Friday, April 17, 2009

You imply, I'll infer

I'm skipping ahead on the teaching post, being as I am still too sad about its demise to work on version 2.0. Instead, a vocabulary rant. Have you ever noticed that rants are the easiest sort of writing to do quickly? And the kind that one probably really *shouldn't* do quickly? But whatever, I am impassioned!

These are things I've been pointing out to my students, but in truth, they are mistakes that grown ups make all the time, too. I mean, grown ups do all kinds of crazy stuff with language, myself included, but these are things that, for whatever reason, drive me insane.

You can't be jealous of what you don't have. Envy is the correct word for coveting our neighbour's car, cow, or cash, as well as the resentment we feel for his good fortune in possessing those things. Jealousy is what we feel about our *own* cow, car, or cash if we feel our neighbour might sneak over and take it. About the only time people use the word jealousy correctly is in romantic relationships; you are jealous of your significant other not because he/she has something you want but because you want him/herself. Also, a pirate guards treasure jealousy; a toddler jealously eyes his candy stash.

This might be a battle I've lost due to the evolution of language, but that would be stupid, because then we'd just have two words for envy and no word for jealousy.

Most people don't have the authority to inquire. If you enquire after dinner reservations, my father's garden, or my state of health, that's correct--enquire is synonymous with ask. Police inquire into a murder, an auditor launches an inquiry into missing funds, maybe even as a joke parents would hold a formal inquiry about the whereabouts of the the cookie jar. In general, lay people aren't inquiring; that's a professional role.

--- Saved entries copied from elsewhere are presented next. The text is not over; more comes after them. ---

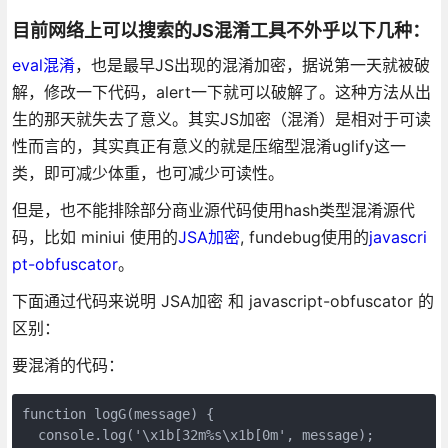
目前网络上可以搜索的JS混淆工具不外乎以下几种：
eval混淆
，也是最早JS出现的混淆加密，据说第一天就被破
解，修改一下代码，alert一下就可以破解了。这种方法从出
生的那天就失去了意义。其实JS加密（混淆）是相对于可读
性而言的，其实真正有意义的就是压缩型混淆uglify这一
类，即可减少体重，也可减少可读性。
但是，也不能排除部分商业源代码使用hash类型混淆源代
码，比如 miniui 使用的
JSA加密
, fundebug使用的
javascri
pt-obfuscator
。
下面通过代码来说明 JSA加密 和 javascript-obfuscator 的
区别：
要混淆的代码：
function logG(message) {

  console.log('\x1b[32m%s\x1b[0m', message);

Again, this one's probably dying, and when I write "enquire" in an email I get condescending remarks indicating people think I'm trying to be snooty and Britsy. But again, this is a slice of meaning that we are losing if there is no dedicated word for a professional or formal request for information.

Regressive taxation is just that. Regressive taxes take a greater proportion of the taxee's income the smaller that income is. There's more to it than that, but that's the basics. You normally hear this term as related to sales taxes and the like. For example, income and commuting distance do not correlate, but everyone pays the same gas tax. Thus, the group of people who average $8/h income pay approximately the same *amount* of money on gas and gas taxes as those who make around $60/h, but those poorer folk pay a much higher percentage of their total cash flow. This is why there is no sales tax on food or children's clothing in this country; people don't have a choice but to buy that stuff, and it eats up a huge percentage of low-income folks' dough.

Progressive taxation is the opposite, when the government takes an escalating percentage of income the *more* income there is. That is how the income tax system in Canada (and the US) is structured.

Ok, my students never made this mistake (in my hearing) but adults do, and I never speak up because I can't explain much more than what I've put here, and I'm afraid they'll ask questions. So I'm shoehorning it in here.

The past tense of cast is cast. The plural of moose is moose. That's just how it is; I don't know why.

Of course, if anyone's reading this (and why would they be--it's gorgeous outside!) they might be thinking about the times I've said, "Are you cellphonic?" instead of "Do you have a cellphone?" how I address groups of women as "You guys," and I can't pronounce the words "origin" or "reticent." Or one of my many regularly featured typos here on this blog. Welcome to my glass house. Feel free to chime in with your own vocab pet peeves, mine or otherwise.

No excuse to be so callous


Ferd said...

My mom likes to think that the plural of moose is meese. I humour her.

saleema said...

These are some good ones! Just last night I was at a party where somebody brought up the difference between jealousy and envy to me -- I'd never thought of the distinction before.

Since you've so kindly invited us to rant, my pet peeves:

More a pronunciation thing that anything else, but when people say "weary" when they must mean "wary" or "leery," e.g. "I am really weary of online dictionaries." Now I suppose one could also be weary of them (but why? so convenient!), but I've heard enough people say this in similar contexts that I'm convinced it's becoming a thing.

And this pair below -- I am pretty sure J.K. Rowling is the only person left using them correctly (and, I suppose, a fairly influential advocate for their continued correct usage):

Nonplussed: It means bewildered, or perplexed, but people seem to think based on the sound of the word that it means not excited about something.

Bemused: Again, bewildered or perplexed, though it's true that the word seems to suggest some kind of wry amusement. I've seen this in more than one book with the wrong implied meaning. (And confession: one of my first published stories used it in the wrong sense, too.)

Rachel Power said...

Thanks for those explanations. The other day I was talking to someone about a woman I approached for advice who didn't respond kindly. I said she guards her knowledge jealously, and my friend thought that was a strange way to use the word. I feel vindicated now!
The one I love is "for all intensive purposes" instead of "intents and purposes"--have started to see that one all the time.
Tense-wise, the other one I find confusing (related to cast perhaps) is 'past' versus 'passed'.